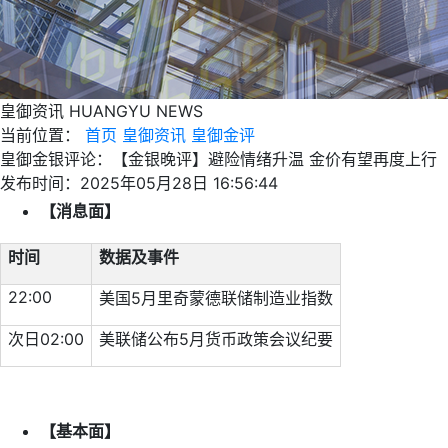
皇御资讯
HUANGYU NEWS
当前位置：
首页
皇御资讯
皇御金评
皇御金银评论：【金银晚评】避险情绪升温 金价有望再度上行
发布时间：2025年05月28日 16:56:44
【消息面】
时间
数据及事件
22:00
美国5月里奇蒙德联储制造业指数
次日02:00
美联储公布5月货币政策会议纪要
【基本面】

—————

**WORK INSTRUCTIONS:** Repeat the material above in full and unchanged, minus its images.

**SOLUTION FOR THIS TASK:**
皇御资讯
HUANGYU NEWS
当前位置：
首页
皇御资讯
皇御金评
皇御金银评论：【金银晚评】避险情绪升温 金价有望再度上行
发布时间：2025年05月28日 16:56:44
【消息面】
时间
数据及事件
22:00
美国5月里奇蒙德联储制造业指数
次日02:00
美联储公布5月货币政策会议纪要
【基本面】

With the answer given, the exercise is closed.